Golden Buddha Monastery 金佛寺 — (Jia County 佳縣, 1994)

Note: This is a painting produced in the last fifty years by an artist who is presumably still alive. I do not have copyright in any way over this artist’s work. I’m reproducing it here because (a) these images are of ethnographic interest, (b) I’d hope that shining more light on contemporary mural and scroll painters will ultimately be good for their trade, and (c) frankly, these people seem unlikely to sue me. To that last point: It’s possible to commission religious images. If you’re interested in this, write to me and I’ll see if I can set you up with some of the artists I’ve met in this area.

Structure Type: Buddhist Monastery 佛寺, Rock Grotto 石窟.

Location: The monastery is a series of caves cut into a cliff wall, with a stone walkway built along the face of the wall to allow access. Several villages lie up and down the valley.

Period: 1994. The caves were originally cut into the rock wall between 1474 and 1476, at which time it was installed with “all the Buddhas, Kṣitigarbha and the Ten [Yama] Kings, and murals of the [Feast of] Water and Land.” 內造諸佛,地藏十王,壁畫水陸. The site was heavily damaged in the Cultural Revolution, but was repaired by locals between 1992 and 2002. The Water and Land murals were repainted by a local artist named Zhang Yanzhen 張彥珍 in 1994. For transcriptions of the steles, interviews with the artist, etc., see 呼延勝, “陝北土地上水陸畫藝術,” 博士論文, 西安美術學院, 2012, pp.143-52.

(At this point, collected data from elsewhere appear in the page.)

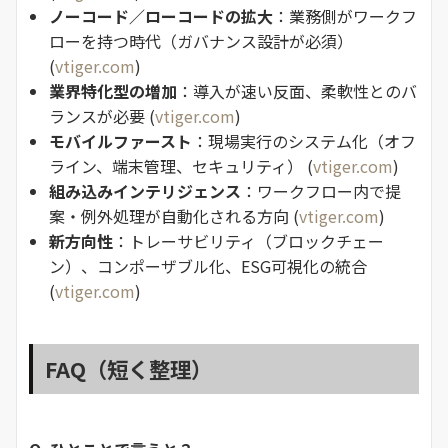
ノーコード／ローコードの拡大
：業務側がワークフ
ローを持つ時代（ガバナンス設計が必須）
(
vtiger.com
)
業界特化型の増加
：導入が速い反面、柔軟性とのバ
ランスが必要 (
vtiger.com
)
モバイルファースト
：現場実行のシステム化（オフ
ライン、端末管理、セキュリティ） (
vtiger.com
)
組み込みインテリジェンス
：ワークフロー内で提
案・例外処理が自動化される方向 (
vtiger.com
)
新方向性
：トレーサビリティ（ブロックチェー
ン）、コンポーザブル化、ESG可視化の統合
(
vtiger.com
)
FAQ（短く整理）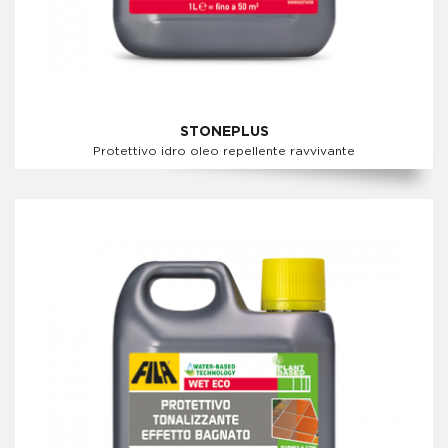
STONEPLUS
Protettivo idro oleo repellente ravvivante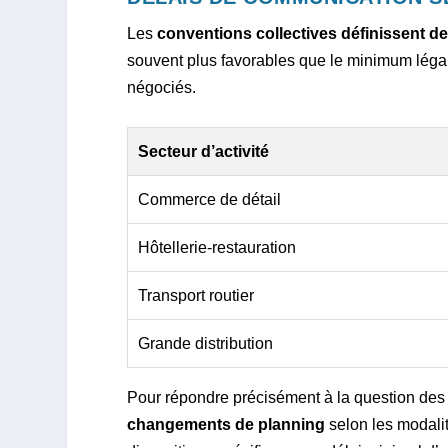
Les
conventions collectives définissent de
souvent plus favorables que le minimum légal.
négociés.
Secteur d’activité
Commerce de détail
Hôtellerie-restauration
Transport routier
Grande distribution
Pour répondre précisément à la question des 
changements de planning
selon les modalit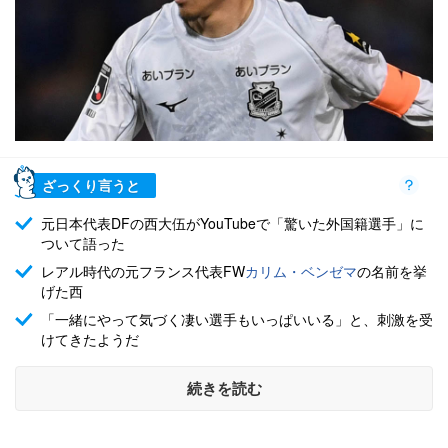
ざっくり言うと
元日本代表DFの西大伍がYouTubeで「驚いた外国籍選手」に
ついて語った
レアル時代の元フランス代表FW
カリム・ベンゼマ
の名前を挙
げた西
「一緒にやって気づく凄い選手もいっぱいいる」と、刺激を受
けてきたようだ
続きを読む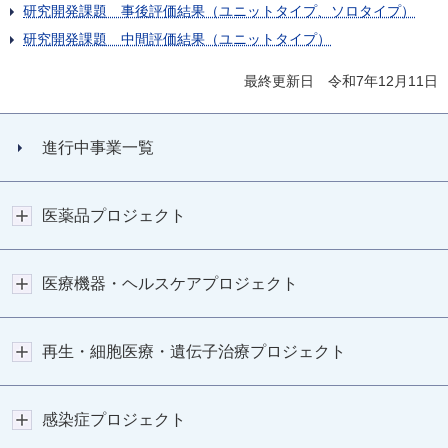
研究開発課題 事後評価結果（ユニットタイプ、ソロタイプ）
研究開発課題 中間評価結果（ユニットタイプ）
最終更新日 令和7年12月11日
進行中事業一覧
医薬品プロジェクト
医療機器・ヘルスケアプロジェクト
再生・細胞医療・遺伝子治療プロジェクト
感染症プロジェクト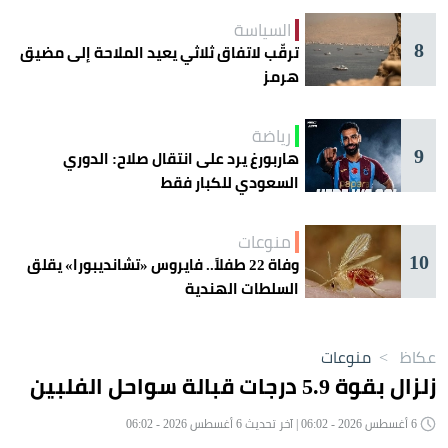
السياسة
8
ترقّب لاتفاق ثلاثي يعيد الملاحة إلى مضيق
هرمز
رياضة
9
هاربورغ يرد على انتقال صلاح: الدوري
السعودي للكبار فقط
منوعات
10
وفاة 22 طفلاً.. فايروس «تشانديبورا» يقلق
السلطات الهندية
عكاظ
>
منوعات
زلزال بقوة 5.9 درجات قبالة سواحل الفلبين
6 أغسطس 2026 - 06:02 | آخر تحديث 6 أغسطس 2026 - 06:02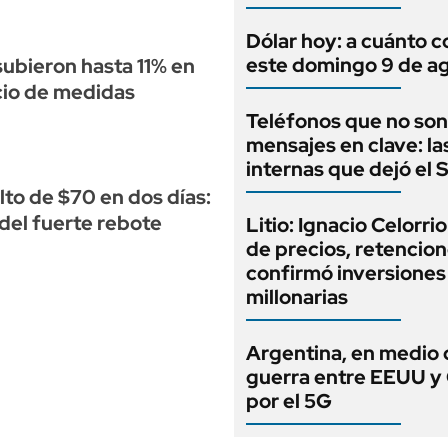
Dólar hoy: a cuánto c
este domingo 9 de a
subieron hasta 11% en
cio de medidas
Teléfonos que no son
mensajes en clave: la
internas que dejó el
lto de $70 en dos días:
 del fuerte rebote
Litio: Ignacio Celorri
de precios, retencion
confirmó inversiones
millonarias
Argentina, en medio 
guerra entre EEUU y
por el 5G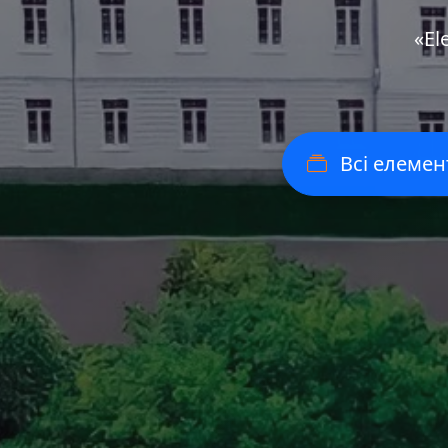
«Еl
Всі елемен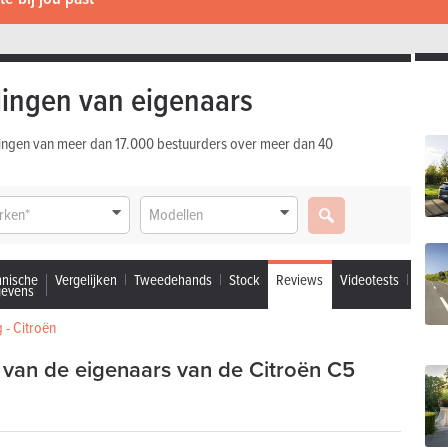
ingen van eigenaars
ingen van meer dan 17.000 bestuurders over meer dan 40
rken*
Modellen
hnische
Vergelijken
Tweedehands
Stock
Reviews
Videotests
gevens
 - Citroën
van de eigenaars van de Citroën C5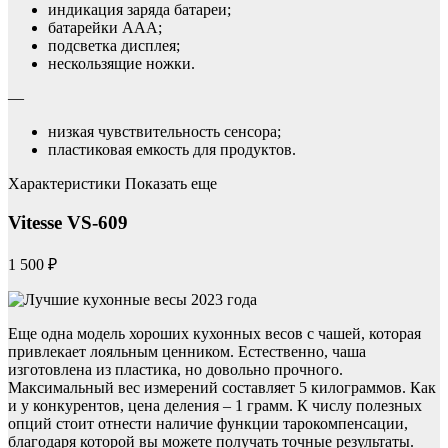
индикация заряда батареи;
батарейки ААА;
подсветка дисплея;
нескользящие ножки.
—
низкая чувствительность сенсора;
пластиковая емкость для продуктов.
Характеристики Показать еще
Vitesse VS-609
1 500 ₽
Еще одна модель хороших кухонных весов с чашей, которая
привлекает лояльным ценником. Естественно, чаша
изготовлена из пластика, но довольно прочного.
Максимальный вес измерений составляет 5 килограммов. Как
и у конкурентов, цена деления – 1 грамм. К числу полезных
опций стоит отнести наличие функции тарокомпенсации,
благодаря которой вы можете получать точные результаты.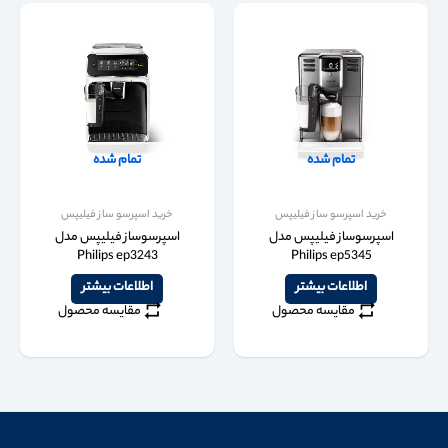
تمام شده
تمام شده
خرید اسپرسو ساز فیلیپس
خرید اسپرسو ساز فیلیپس
اسپرسوساز فیلیپس مدل
اسپرسوساز فیلیپس مدل
Philips ep3243
Philips ep5345
اطلاعات بیشتر
اطلاعات بیشتر
مقایسه محصول
مقایسه محصول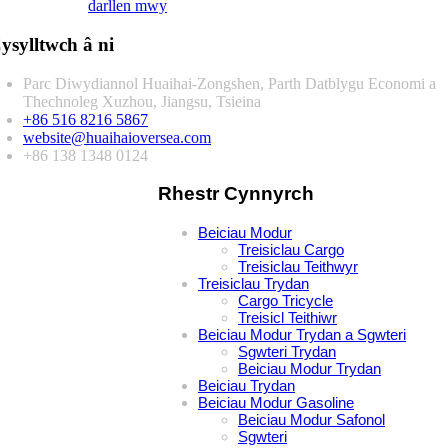
darllen mwy
ysylltwch â ni
Parc Diwydiannol Huaihai-Zongshen, Parth Datblygu Economi a
Thechnoleg Xuzhou, Jiangsu, Tsieina
+86 516 8216 5867
website@huaihaioversea.com
+86 138 1348 0124
Rhestr Cynnyrch
Beiciau Modur
Treisiclau Cargo
Treisiclau Teithwyr
Treisiclau Trydan
Cargo Tricycle
Treisicl Teithiwr
Beiciau Modur Trydan a Sgwteri
Sgwteri Trydan
Beiciau Modur Trydan
Beiciau Trydan
Beiciau Modur Gasoline
Beiciau Modur Safonol
Sgwteri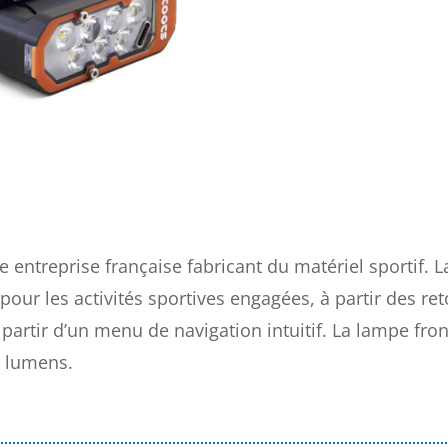
 entreprise française fabricant du matériel sportif. L
ur les activités sportives engagées, à partir des reto
partir d’un menu de navigation intuitif. La lampe fron
0 lumens.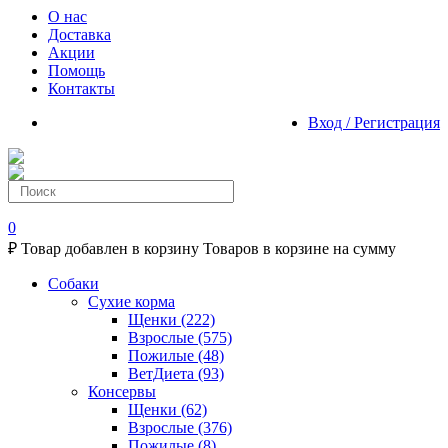
О нас
Доставка
Акции
Помощь
Контакты
Вход / Регистрация
0
₽
Товар добавлен в корзину
Товаров в корзине
на сумму
Собаки
Сухие корма
Щенки
(222)
Взрослые
(575)
Пожилые
(48)
ВетДиета
(93)
Консервы
Щенки
(62)
Взрослые
(376)
Пожилые
(8)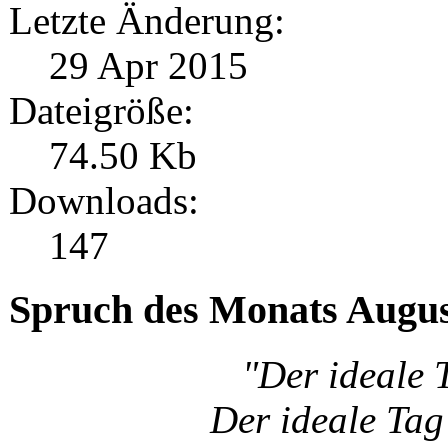
Letzte Änderung:
29 Apr 2015
Dateigröße:
74.50 Kb
Downloads:
147
Spruch des Monats Augu
"Der ideale 
Der ideale Tag 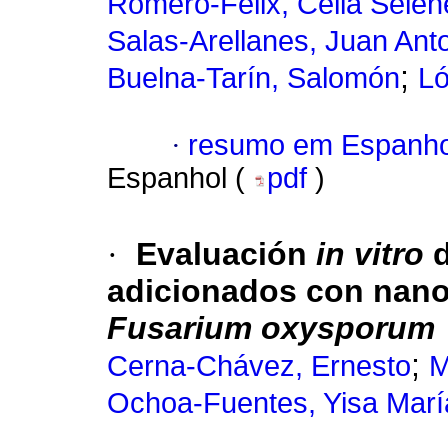
Romero-Félix, Celia Selen
Salas-Arellanes, Juan Ant
;
Buelna-Tarín, Salomón
Ló
·
resumo em Espanho
Espanhol (
pdf
)
·
Evaluación
in vitro
d
adicionados con nanop
Fusarium oxysporum
;
Cerna-Chávez, Ernesto
M
Ochoa-Fuentes, Yisa Marí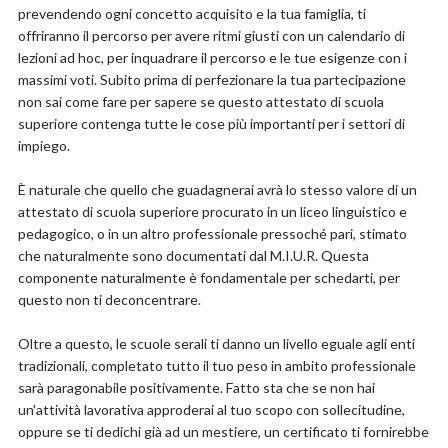
prevendendo ogni concetto acquisito e la tua famiglia, ti
offriranno il percorso per avere ritmi giusti con un calendario di
lezioni ad hoc, per inquadrare il percorso e le tue esigenze con i
massimi voti. Subito prima di perfezionare la tua partecipazione
non sai come fare per sapere se questo attestato di scuola
superiore contenga tutte le cose più importanti per i settori di
impiego.
È naturale che quello che guadagnerai avrà lo stesso valore di un
attestato di scuola superiore procurato in un liceo linguistico e
pedagogico, o in un altro professionale pressoché pari, stimato
che naturalmente sono documentati dal M.I.U.R. Questa
componente naturalmente è fondamentale per schedarti, per
questo non ti deconcentrare.
Oltre a questo, le scuole serali ti danno un livello eguale agli enti
tradizionali, completato tutto il tuo peso in ambito professionale
sarà paragonabile positivamente. Fatto sta che se non hai
un'attività lavorativa approderai al tuo scopo con sollecitudine,
oppure se ti dedichi già ad un mestiere, un certificato ti fornirebbe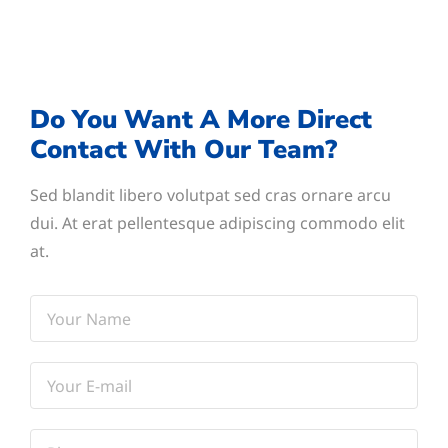
Do You Want A More Direct
Contact With Our Team?
Sed blandit libero volutpat sed cras ornare arcu
dui. At erat pellentesque adipiscing commodo elit
at.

Artist: Zhang Yanzhen 張彥珍.

Mural Contents: The most interesting set of murals show the Buddhist Feast of Water and Land, in which all the gods and demons of the cosmos are called down to the altar to partake of offerings and be converted. The location of these murals in a hall to Kṣitigarbha and the Ten Yama Kings makes the funerary function of this rite clear. There are also several other grottoes with shrines with recent murals to Śākyamuni, the Perfected Warrior 真武, etc.